• [Exercise] Lines that include the string "Primary" are the ones to copy from the entries below.
=== Section Start ===
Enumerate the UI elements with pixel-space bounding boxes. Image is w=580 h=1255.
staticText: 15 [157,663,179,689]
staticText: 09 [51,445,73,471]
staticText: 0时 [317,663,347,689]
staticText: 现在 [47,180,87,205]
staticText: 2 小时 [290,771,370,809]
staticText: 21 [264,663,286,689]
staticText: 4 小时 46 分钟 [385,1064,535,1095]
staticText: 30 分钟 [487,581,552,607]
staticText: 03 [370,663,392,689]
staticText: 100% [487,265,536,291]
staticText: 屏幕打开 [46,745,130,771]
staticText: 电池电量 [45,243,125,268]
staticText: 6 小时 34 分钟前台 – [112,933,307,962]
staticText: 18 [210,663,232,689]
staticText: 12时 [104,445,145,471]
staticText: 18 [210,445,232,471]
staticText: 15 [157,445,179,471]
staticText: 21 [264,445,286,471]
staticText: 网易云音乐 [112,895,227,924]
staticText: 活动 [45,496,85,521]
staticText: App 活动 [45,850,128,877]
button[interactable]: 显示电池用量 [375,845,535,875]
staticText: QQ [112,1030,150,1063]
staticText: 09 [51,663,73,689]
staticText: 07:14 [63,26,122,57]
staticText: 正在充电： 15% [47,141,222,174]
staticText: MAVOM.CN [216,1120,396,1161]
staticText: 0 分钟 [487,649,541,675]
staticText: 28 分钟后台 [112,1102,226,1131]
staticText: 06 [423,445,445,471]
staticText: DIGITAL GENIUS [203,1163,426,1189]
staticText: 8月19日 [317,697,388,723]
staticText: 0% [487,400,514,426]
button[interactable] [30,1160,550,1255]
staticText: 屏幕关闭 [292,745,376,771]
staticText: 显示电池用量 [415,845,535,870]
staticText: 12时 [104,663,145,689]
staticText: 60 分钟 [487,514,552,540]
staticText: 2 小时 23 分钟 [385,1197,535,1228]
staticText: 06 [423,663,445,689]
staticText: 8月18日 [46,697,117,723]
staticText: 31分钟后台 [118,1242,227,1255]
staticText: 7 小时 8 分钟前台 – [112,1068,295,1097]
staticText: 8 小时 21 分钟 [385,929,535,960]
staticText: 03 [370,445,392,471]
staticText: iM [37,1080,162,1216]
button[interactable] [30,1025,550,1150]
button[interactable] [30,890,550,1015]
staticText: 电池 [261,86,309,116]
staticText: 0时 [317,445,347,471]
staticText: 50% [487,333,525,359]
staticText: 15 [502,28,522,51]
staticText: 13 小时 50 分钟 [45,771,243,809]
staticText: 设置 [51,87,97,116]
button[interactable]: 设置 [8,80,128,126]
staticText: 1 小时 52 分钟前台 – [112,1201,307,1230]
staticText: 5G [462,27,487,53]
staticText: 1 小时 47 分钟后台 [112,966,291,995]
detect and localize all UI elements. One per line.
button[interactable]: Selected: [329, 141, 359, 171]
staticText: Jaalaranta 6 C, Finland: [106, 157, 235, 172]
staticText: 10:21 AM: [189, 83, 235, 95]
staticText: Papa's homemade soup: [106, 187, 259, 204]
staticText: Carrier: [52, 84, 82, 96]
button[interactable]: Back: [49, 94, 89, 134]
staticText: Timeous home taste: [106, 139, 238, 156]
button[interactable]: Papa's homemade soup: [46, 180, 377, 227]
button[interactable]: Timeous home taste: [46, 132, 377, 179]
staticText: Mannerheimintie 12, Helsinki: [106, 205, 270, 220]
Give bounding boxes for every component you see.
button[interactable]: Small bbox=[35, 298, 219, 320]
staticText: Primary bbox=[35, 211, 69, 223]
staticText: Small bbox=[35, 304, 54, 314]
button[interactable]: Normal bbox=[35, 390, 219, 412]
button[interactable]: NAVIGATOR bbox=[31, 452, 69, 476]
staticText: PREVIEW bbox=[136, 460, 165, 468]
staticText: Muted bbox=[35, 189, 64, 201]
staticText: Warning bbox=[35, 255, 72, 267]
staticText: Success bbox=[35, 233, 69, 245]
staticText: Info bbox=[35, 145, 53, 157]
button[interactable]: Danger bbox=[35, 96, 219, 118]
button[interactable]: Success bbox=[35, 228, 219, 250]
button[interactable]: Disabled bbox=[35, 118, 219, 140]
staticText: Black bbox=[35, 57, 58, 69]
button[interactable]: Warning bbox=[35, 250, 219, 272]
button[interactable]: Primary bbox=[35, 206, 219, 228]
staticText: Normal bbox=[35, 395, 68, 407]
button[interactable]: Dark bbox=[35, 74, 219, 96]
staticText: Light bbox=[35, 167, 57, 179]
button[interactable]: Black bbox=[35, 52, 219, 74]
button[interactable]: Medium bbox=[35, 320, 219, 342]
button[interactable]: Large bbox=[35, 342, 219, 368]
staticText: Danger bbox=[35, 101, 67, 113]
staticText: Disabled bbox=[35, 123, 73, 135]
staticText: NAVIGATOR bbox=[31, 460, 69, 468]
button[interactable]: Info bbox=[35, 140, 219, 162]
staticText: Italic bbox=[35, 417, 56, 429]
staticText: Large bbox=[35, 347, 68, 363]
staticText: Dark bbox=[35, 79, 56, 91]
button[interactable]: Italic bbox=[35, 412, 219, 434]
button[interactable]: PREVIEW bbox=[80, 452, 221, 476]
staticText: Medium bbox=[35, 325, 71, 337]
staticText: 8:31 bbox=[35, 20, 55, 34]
=== Section End ===
• [Task solution]
staticText: Primary bbox=[35, 211, 69, 223]
button[interactable]: Primary bbox=[35, 206, 219, 228]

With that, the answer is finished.